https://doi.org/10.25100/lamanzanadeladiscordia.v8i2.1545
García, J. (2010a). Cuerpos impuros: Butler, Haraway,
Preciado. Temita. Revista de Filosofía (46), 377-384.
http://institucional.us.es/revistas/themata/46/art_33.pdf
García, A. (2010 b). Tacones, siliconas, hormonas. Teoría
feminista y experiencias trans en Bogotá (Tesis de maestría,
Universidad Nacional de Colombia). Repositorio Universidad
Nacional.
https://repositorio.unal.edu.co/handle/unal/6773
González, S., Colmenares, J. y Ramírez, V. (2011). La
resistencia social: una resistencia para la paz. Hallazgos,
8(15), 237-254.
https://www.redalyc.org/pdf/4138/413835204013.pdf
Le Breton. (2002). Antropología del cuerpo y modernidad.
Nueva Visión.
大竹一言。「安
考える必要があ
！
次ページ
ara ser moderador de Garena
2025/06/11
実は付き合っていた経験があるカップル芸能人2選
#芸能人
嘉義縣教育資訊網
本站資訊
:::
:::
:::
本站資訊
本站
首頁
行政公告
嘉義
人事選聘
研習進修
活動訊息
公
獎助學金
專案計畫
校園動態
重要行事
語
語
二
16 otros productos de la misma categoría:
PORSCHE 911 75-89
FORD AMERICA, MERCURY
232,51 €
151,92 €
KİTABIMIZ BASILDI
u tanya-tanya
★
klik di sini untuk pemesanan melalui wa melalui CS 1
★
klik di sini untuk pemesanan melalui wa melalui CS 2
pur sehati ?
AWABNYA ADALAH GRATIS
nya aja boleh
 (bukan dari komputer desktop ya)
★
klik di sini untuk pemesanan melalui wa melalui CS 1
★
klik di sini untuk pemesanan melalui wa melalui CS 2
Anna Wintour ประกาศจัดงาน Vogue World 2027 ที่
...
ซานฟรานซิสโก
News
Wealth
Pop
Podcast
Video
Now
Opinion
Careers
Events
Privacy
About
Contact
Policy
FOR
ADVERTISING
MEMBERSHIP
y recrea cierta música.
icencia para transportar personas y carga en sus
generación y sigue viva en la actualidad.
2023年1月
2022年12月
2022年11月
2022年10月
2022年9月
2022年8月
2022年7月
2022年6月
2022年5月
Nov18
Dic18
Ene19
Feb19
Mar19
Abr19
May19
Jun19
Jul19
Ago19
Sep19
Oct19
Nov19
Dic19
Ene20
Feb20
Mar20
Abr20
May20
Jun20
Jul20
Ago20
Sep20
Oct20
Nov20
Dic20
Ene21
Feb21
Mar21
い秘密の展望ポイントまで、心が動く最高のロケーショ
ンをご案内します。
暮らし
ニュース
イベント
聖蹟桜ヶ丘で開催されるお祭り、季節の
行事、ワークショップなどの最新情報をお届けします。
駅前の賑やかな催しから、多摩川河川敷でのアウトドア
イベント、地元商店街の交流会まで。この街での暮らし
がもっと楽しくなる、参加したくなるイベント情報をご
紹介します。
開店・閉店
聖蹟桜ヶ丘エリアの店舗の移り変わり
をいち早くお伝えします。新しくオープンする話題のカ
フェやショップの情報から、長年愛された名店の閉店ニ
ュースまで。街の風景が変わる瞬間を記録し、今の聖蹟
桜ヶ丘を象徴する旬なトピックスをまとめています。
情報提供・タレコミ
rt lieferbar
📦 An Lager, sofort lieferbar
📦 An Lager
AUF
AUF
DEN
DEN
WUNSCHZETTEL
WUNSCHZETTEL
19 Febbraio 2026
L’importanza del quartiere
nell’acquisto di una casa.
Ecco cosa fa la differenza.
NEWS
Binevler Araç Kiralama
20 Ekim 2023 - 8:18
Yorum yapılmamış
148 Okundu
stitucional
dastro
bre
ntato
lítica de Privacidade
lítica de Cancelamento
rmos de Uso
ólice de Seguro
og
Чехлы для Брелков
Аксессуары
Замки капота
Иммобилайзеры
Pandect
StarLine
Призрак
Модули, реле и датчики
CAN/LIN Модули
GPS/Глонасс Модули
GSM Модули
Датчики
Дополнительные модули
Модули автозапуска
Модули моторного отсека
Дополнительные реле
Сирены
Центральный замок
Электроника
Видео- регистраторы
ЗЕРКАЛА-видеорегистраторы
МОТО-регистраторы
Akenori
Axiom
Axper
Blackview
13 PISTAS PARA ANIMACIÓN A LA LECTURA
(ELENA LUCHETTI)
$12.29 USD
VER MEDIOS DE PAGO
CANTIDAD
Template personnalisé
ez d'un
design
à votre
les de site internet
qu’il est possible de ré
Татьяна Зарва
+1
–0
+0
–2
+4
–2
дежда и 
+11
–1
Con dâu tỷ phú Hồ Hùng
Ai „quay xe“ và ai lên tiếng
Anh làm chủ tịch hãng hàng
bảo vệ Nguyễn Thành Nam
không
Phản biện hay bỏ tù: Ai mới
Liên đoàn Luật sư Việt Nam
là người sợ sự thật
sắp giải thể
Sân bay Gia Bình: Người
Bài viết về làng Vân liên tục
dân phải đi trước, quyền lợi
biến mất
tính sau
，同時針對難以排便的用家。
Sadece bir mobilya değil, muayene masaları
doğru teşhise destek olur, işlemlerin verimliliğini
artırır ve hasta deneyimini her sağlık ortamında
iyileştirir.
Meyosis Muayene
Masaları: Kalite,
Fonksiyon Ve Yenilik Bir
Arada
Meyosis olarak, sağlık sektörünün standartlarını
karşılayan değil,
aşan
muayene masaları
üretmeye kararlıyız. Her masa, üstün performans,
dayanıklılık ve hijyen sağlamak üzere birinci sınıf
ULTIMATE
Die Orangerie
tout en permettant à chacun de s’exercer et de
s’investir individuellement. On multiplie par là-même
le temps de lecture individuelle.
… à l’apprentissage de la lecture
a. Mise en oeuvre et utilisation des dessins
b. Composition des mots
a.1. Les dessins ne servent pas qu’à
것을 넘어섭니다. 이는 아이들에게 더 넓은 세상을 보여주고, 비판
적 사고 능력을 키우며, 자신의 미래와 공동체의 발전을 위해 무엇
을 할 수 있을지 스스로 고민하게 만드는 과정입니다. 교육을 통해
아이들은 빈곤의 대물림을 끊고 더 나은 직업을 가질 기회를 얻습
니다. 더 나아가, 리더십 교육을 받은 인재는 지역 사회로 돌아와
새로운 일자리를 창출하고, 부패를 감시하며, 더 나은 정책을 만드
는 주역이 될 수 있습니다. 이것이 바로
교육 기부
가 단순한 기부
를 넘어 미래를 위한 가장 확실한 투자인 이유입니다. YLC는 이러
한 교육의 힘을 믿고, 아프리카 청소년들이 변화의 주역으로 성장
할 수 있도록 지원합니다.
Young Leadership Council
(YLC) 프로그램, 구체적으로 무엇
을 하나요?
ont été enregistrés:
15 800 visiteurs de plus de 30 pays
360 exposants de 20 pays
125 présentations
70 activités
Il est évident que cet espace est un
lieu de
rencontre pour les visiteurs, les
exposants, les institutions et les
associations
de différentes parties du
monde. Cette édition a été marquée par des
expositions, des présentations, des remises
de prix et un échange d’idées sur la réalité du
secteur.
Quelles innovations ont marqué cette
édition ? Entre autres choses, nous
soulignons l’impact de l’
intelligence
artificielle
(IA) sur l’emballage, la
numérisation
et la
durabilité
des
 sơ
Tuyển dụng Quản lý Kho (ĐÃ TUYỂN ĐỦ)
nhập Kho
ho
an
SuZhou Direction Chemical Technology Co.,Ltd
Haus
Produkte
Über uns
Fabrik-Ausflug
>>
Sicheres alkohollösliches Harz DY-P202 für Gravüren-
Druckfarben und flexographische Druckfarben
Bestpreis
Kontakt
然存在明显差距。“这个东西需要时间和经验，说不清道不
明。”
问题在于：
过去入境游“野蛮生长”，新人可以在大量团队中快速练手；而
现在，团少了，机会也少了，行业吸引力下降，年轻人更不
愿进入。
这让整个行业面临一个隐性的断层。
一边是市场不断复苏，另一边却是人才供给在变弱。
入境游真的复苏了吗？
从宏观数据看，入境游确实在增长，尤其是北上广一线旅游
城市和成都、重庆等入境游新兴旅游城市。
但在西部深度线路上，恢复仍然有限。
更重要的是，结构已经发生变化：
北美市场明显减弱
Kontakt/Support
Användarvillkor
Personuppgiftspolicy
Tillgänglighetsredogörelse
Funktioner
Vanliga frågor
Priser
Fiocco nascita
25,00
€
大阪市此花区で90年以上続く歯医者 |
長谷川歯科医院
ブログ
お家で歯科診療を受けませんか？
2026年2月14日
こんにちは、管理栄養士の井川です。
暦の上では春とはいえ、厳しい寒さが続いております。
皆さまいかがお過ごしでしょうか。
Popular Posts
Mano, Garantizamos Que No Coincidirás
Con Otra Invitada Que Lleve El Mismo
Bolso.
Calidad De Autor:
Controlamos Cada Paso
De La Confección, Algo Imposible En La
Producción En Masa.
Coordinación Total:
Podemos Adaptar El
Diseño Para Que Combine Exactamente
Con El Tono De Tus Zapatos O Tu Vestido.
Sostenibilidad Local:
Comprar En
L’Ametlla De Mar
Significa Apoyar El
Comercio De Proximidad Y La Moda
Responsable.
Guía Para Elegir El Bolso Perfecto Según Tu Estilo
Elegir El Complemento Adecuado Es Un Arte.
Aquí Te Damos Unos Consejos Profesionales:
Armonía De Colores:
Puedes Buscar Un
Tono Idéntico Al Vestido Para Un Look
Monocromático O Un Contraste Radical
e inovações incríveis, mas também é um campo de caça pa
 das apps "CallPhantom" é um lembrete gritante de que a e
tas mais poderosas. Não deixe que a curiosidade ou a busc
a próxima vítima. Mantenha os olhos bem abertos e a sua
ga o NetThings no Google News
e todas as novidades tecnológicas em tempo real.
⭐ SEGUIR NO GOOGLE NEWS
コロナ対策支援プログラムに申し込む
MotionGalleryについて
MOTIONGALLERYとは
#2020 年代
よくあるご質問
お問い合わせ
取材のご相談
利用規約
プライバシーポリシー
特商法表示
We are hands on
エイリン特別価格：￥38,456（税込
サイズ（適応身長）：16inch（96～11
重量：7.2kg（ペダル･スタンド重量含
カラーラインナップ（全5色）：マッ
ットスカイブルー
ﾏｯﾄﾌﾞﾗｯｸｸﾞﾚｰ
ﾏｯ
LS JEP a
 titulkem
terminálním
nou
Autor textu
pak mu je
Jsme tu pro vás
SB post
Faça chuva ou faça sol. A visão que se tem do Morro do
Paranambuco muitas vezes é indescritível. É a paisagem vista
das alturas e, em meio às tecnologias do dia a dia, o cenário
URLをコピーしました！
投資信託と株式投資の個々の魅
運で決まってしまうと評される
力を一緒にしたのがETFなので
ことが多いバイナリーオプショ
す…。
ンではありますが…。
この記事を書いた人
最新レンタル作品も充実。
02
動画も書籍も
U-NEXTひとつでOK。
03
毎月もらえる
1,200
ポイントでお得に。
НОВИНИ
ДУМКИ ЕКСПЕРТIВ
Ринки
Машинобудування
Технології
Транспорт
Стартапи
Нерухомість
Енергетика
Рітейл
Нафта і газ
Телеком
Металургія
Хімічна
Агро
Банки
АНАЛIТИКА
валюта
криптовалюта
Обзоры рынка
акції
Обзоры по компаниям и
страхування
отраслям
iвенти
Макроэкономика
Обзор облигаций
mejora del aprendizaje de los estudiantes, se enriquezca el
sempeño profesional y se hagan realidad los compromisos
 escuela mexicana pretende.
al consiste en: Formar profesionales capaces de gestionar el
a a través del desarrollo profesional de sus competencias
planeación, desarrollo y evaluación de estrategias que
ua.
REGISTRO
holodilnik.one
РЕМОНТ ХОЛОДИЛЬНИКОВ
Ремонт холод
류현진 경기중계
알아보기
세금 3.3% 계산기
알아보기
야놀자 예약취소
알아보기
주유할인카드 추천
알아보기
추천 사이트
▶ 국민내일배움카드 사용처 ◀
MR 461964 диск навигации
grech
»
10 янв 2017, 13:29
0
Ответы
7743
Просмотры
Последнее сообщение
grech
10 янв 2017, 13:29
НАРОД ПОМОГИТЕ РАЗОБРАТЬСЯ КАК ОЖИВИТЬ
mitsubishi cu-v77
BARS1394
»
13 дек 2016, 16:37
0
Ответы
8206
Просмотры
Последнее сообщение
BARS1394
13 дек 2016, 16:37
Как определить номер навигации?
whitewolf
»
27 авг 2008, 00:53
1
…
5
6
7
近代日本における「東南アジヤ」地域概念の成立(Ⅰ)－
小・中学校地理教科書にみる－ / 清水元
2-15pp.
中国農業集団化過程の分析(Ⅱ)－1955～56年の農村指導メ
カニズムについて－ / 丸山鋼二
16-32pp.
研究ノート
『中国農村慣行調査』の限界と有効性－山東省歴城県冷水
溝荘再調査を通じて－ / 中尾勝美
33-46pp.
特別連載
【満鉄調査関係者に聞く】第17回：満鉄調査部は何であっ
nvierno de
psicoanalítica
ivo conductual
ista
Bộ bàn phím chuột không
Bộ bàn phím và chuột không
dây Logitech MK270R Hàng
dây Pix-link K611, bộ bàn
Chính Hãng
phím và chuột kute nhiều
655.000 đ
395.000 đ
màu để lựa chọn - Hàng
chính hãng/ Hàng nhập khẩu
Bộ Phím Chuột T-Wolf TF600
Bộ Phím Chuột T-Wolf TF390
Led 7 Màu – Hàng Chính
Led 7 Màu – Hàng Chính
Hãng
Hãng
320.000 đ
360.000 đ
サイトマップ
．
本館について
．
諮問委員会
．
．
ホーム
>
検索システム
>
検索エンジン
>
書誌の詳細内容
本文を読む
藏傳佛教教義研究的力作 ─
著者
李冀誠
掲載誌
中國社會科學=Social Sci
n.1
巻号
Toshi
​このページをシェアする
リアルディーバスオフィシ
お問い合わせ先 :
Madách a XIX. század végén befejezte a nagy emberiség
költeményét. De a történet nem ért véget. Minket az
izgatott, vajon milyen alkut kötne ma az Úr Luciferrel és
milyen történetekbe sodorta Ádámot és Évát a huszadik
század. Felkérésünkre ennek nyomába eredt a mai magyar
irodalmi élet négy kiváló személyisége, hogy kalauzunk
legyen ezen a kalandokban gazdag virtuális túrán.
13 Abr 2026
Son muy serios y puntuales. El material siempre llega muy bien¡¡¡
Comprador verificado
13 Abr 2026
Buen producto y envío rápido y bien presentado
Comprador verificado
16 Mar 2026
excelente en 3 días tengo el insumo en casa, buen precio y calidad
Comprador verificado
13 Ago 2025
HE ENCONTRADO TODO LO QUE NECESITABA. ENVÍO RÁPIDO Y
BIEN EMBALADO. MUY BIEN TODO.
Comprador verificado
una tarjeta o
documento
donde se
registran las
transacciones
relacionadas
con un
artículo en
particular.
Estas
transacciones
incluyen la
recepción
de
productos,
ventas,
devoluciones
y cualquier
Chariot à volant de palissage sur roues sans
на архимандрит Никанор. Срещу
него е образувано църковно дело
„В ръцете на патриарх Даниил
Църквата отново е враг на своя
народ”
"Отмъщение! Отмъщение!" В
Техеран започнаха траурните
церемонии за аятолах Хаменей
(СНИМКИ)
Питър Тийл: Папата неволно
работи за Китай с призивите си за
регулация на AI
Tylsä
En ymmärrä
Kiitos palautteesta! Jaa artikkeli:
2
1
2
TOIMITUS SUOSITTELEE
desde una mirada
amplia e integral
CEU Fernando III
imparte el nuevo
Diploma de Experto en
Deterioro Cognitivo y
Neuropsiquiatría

========

> [WHAT IS EXPECTED]: Copy out each line carrying the string "présentations" from the data.

> [ANSWER SPACE]:
125 présentations
expositions, des présentations, des remises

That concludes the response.